Stagione degli URAGANI ormai imminente

Secondo alcuni autorevoli entri meteo climatici internazionali e in base alla previsione di condizioni "ambientali" molto favorevoli, sta iniziando una stagione degli uragani 2020 estremamente attiva. Alcuni esperti ipotizzano una stagione simile al 2005, ovvero la più intensa dall'inizio delle registrazioni. Quell'anno vennero catalogati un totale di 28 cicloni tropicali, e si dovette ricorrere all'utilizzo dell'alfabeto greco.

Un uragano, il ben noto Vince, si sviluppò in prossimità dell'isola di Madeira e raggiunse le coste andaluse come depressione tropicale. Poi ci fu la tempesta tropicale Delta, che raggiunse le Isole Canarie con effetti devastanti nella sua transizione verso un potente ciclone post-tropicale.

Le previsioni attuali indicano la possibile formazione di un totale di 20 (+/-4) cicloni tropicali, il ché corrisponderebbe probabilmente a 15-24 tempeste tropicali (la media si attesterebbe a 20). Stiamo parlando di una previsione che viene effettuata utilizzando il modello statistico de Kozar et al. 2012.

Centro Meteo americano MAGGIO 2020: caldo e temporalesco

I motivi per cui è prevista un'attività così intensa sono i seguenti:

la persistenza delle attuali anomalie positive della temperatura delle acque superficiali oceaniche nella regione di sviluppo principale (PSR).
il cambiamento di fase dell'ENSO nelle acque dell'Oceano Pacifico, difatti potremmo avere condizioni tipiche della Niña nell'ultima parte dell'estate e all'inizio dell'autunno (in coincidenza, quindi, con il picco dell'attività tropicale-ciclonica).
le condizioni meteorologiche medie associate all'indice NAO durante lo stesso periodo.

Gli esperti evidenziano come sia passato molto tempo da quando le anomalie positive sono state così generalizzate e così pronunciate nel Nord Atlantico (in tutta la sua estensione). Particolarmente degne di nota sono le anomalie delle acque del Golfo del Messico e quelle dell'Atlantico subtropicale. Ma anche nel Mar Cantabrico e nel Mar Mediterraneo.
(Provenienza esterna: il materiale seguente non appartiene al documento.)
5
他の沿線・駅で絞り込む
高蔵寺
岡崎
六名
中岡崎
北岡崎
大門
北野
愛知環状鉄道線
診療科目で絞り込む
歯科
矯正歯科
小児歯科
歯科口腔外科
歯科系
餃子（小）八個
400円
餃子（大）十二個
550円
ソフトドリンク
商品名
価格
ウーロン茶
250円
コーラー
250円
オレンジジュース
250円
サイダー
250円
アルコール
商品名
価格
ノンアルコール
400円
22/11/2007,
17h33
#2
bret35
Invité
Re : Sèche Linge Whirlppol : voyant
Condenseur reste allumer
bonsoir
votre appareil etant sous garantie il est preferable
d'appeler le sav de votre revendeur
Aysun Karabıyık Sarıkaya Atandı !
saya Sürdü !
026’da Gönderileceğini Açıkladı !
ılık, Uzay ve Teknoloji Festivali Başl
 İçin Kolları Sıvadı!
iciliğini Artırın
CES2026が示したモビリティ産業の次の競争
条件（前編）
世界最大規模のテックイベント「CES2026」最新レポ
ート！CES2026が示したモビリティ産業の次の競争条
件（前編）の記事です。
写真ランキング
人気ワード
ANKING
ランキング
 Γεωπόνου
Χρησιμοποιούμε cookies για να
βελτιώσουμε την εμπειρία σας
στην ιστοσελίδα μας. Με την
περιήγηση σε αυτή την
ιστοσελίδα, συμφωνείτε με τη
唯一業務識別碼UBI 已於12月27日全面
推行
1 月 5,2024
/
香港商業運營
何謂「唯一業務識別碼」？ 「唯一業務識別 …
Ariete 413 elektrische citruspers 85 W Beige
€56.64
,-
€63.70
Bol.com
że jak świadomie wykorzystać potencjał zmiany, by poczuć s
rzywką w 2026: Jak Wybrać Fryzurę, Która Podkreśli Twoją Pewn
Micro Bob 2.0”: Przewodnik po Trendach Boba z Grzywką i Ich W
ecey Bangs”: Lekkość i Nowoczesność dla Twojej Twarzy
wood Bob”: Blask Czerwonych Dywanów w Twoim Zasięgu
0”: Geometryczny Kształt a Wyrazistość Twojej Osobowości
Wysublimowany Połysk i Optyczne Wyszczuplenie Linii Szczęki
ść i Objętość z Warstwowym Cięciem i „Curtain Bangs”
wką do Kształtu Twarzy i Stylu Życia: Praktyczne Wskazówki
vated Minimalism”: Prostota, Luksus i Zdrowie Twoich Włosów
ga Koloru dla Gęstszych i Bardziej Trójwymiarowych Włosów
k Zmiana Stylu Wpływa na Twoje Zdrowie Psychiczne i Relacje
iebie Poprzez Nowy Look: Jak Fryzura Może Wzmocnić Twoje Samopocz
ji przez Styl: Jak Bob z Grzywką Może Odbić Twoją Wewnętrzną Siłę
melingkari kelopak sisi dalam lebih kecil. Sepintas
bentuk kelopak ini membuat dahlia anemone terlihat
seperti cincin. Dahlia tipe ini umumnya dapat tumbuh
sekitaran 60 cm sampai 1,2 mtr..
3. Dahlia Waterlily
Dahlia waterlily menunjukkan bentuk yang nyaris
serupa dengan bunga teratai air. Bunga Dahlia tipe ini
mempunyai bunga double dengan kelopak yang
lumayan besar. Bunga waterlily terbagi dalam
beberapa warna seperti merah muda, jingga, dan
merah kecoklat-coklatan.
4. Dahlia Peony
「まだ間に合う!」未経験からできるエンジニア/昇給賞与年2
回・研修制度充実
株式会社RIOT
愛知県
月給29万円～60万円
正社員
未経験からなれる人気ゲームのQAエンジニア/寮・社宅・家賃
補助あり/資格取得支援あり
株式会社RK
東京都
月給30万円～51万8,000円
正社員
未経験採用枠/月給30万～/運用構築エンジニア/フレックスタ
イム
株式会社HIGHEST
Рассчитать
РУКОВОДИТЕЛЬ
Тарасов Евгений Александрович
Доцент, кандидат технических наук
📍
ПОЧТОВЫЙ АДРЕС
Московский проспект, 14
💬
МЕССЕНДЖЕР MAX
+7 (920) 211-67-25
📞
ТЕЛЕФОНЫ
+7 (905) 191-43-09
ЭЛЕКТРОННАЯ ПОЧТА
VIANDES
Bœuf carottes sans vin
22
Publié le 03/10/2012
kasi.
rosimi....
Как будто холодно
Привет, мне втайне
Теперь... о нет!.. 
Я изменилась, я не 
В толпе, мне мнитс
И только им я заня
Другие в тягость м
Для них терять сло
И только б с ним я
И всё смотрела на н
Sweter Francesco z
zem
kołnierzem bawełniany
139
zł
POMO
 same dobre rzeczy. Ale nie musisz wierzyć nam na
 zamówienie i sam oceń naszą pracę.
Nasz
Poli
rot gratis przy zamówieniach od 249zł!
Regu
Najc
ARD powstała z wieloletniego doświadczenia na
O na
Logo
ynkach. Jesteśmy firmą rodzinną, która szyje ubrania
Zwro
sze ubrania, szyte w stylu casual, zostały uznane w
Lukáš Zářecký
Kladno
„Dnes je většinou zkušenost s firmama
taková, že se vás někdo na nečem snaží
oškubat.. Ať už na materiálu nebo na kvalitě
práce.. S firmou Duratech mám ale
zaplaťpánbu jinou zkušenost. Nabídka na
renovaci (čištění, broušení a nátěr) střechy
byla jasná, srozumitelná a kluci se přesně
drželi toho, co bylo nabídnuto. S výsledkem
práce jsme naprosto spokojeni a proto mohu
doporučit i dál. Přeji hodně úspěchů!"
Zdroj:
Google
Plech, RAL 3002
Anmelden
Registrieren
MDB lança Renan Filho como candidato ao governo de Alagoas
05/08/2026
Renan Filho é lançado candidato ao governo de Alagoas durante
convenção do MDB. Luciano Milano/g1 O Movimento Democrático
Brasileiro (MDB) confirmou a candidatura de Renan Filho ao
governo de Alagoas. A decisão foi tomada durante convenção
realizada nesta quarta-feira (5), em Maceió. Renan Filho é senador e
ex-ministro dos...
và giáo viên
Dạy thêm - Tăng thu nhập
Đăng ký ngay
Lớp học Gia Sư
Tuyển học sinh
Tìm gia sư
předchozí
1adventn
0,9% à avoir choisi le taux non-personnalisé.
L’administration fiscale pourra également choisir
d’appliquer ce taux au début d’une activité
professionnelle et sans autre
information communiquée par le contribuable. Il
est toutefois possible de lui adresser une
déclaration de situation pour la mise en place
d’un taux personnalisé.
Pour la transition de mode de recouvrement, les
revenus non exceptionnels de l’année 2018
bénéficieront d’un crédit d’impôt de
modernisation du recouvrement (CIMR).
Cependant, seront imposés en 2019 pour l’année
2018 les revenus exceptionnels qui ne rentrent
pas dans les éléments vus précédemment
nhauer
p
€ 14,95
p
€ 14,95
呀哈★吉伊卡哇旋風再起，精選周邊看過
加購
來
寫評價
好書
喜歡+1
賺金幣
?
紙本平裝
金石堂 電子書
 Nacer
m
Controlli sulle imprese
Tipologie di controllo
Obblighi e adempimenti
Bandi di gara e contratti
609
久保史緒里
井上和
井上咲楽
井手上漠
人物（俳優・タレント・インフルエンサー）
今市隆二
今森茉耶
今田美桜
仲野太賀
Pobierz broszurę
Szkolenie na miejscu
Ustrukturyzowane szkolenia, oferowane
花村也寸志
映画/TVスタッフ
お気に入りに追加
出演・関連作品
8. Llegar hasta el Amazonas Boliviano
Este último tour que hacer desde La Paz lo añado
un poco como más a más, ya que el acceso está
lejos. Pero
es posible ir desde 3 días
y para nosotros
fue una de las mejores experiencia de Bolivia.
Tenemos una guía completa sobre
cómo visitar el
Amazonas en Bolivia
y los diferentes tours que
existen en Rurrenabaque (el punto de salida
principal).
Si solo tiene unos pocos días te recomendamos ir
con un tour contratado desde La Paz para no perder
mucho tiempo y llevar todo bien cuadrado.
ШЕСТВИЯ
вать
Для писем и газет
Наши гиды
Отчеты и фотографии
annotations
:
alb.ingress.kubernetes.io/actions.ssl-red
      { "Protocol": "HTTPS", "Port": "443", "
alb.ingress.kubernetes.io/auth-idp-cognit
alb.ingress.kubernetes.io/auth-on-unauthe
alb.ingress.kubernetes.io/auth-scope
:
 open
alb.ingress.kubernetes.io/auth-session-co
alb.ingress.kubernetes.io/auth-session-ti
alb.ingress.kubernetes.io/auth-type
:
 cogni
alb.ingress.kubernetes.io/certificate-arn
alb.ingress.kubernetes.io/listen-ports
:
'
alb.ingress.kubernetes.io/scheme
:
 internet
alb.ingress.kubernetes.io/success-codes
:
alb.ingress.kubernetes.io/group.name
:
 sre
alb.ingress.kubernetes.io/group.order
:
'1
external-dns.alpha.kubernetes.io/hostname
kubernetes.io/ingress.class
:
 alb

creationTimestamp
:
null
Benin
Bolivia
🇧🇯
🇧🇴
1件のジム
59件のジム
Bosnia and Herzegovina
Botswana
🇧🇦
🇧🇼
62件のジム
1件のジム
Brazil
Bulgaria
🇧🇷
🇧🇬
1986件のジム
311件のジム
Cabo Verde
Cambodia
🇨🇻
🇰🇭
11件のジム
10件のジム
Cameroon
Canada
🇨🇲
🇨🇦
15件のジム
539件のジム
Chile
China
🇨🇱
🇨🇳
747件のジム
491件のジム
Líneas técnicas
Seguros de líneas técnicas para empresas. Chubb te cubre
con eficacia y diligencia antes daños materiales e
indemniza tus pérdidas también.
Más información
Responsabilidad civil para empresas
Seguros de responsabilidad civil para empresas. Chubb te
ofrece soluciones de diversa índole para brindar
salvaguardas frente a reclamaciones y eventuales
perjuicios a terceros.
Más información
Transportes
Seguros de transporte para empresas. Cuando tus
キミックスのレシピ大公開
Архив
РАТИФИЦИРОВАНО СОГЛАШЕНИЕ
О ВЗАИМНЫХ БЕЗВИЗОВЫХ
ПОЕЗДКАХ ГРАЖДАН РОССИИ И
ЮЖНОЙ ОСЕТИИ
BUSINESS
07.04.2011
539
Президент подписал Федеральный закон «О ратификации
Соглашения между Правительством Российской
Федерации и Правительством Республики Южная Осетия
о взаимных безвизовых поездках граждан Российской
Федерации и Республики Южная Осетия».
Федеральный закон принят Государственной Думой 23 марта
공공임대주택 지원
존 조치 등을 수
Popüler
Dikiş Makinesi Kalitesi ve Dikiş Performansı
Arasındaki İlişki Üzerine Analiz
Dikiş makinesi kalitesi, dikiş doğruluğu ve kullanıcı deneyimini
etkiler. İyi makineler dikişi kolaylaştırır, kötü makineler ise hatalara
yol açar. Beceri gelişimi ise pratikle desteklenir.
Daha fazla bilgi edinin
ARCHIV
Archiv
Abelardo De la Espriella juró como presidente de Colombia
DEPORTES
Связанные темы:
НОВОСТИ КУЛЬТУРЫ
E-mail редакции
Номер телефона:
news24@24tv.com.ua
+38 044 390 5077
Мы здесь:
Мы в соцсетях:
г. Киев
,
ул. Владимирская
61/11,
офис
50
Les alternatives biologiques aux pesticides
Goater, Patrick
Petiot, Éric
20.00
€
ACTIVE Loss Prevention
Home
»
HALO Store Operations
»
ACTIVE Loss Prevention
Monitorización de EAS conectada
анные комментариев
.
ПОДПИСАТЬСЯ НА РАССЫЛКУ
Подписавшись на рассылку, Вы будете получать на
Se questa tendenza dovesse proseguire durante la stagione degli uragani, che inizia il 1° giugno, si avrebbe uno degli ingredienti necessari per una stagione particolarmente attiva.

Anche se tutti i dati sono favorevoli sappiamo fin troppo bene come altre variabili possano andare a incidere pesantemente sull'esito della stagione. Ad esempio, a seconda della quantità di umidità presente nell'atmosfera nei prossimi mesi e delle condizioni meteo climatiche sul continente africano (ad esempio potrebbero incidere non poco anche le ondate di polvere sahariana), l'andamento dell'attività ciclonica potrebbe subire cambiamenti importanti.